[CHAPTER V.]
THE LEGATE OF THE POPE.
As Gaspar Manuel left the house of Ezekiel Bogart, he wrapped his cloak closely about his form, and drew his sombrero low upon his face. His head drooped upon his breast as he hurried along, with a quick and impetuous step. Soon he was in Broadway again, amid its glare and uproar, but he did not raise his head, nor turn his gaze to the right or left. Head drooped upon his breast and arms gathered tightly over his chest, he threaded his way through the mazes of the crowd, as absent from the scene around him, as a man walking in his sleep.
Arrived at the Astor House, he hurried to his room and changed his dress. Divesting himself of his fashionable attire—black dress-coat, scarf, white-vest—he clad himself in a single-breasted frock-coat, buttoned to the throat and reaching below the knees. Above its straight collar, a glimpse of his white cravat was perceptible. And over the dark surface of his coat, was wound a massy gold chain, to which was appended, a Golden Seal and a Golden Cross. Over this costume, which in its severe simplicity, displayed his slender frame to great advantage, he threw his cloak, and once more hurried from the Hotel.
Pausing on the sidewalk in front of the Astor, he engaged a hackney-coach—
"Do you know where, —— ——, resides?" he asked of the driver; a huge individual, in a white overcoat, and oil-skin hat.

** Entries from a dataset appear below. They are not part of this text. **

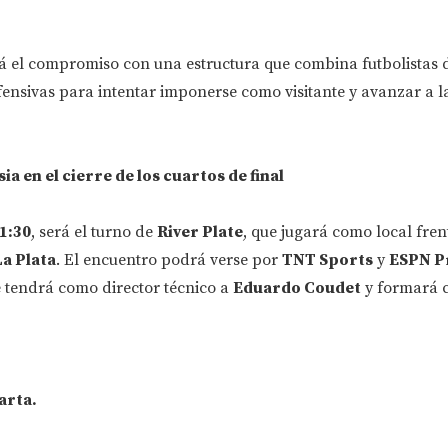
 el compromiso con una estructura que combina futbolistas 
fensivas para intentar imponerse como visitante y avanzar a la
ia en el cierre de los cuartos de final
1:30
, será el turno de
River Plate
, que jugará como local fren
a Plata
. El encuentro podrá verse por
TNT Sports
y
ESPN P
e tendrá como director técnico a
Eduardo Coudet
y formará 
arta.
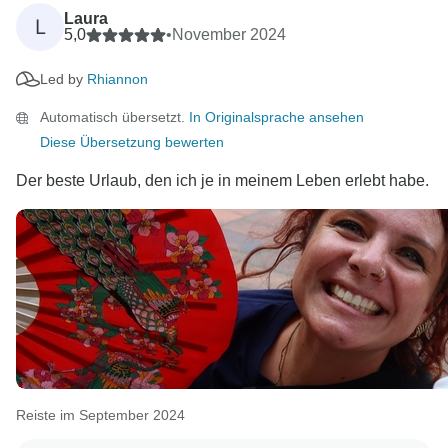
Laura
L
5,0
•
November 2024
Led by
Rhiannon
Automatisch übersetzt.
In Originalsprache ansehen
Diese Übersetzung bewerten
Der beste Urlaub, den ich je in meinem Leben erlebt habe.
Reiste im September 2024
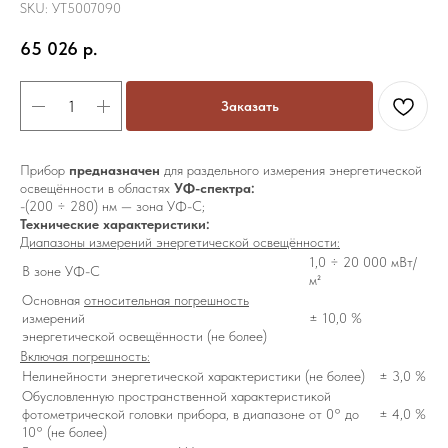
SKU:
УТ5007090
65 026
р.
Заказать
Прибор
предназначен
для раздельного измерения энергетической
освещённости в областях
УФ-спектра:
-(200 ÷ 280) нм — зона УФ-С;
Технические характеристики:
Диапазоны измерений энергетической освещённости:
1,0 ÷ 20 000 мВт/
В зоне УФ-С
м²
Основная
относительная погрешность
измерений
± 10,0 %
энергетической освещённости (не более)
Включая погрешность:
Нелинейности энергетической характеристики (не более)
± 3,0 %
Обусловленную пространственной характеристикой
фотометрической головки прибора, в диапазоне от 0° до
± 4,0 %
10° (не более)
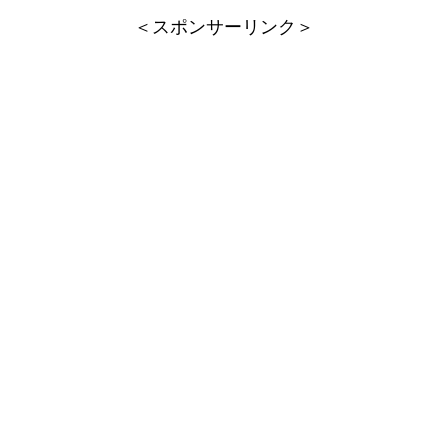
＜スポンサーリンク＞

"Sure and I does jist that," was the answer. "It's meself that knows the residence of his Riv'rence as well as the nose on my face."
"Drive me there, at once," said Gaspar Manuel.
And presently the carriage was rolling up Broadway, bearing Gaspar Manuel to the residence of a prominent dignitary of the Roman Catholic Church.
As the little clock on the mantle struck the hour of eleven, the Prelate was sitting in an easy chair, in front of a bright wood fire. It was in a spacious apartment, connected with his library by a narrow door. Two tall wax candles, placed upon the table by his side, shed their light over the softly carpeted floor, the neatly papered walls, and over the person of the Prelate, who was seated at his ease, in the center of the scene.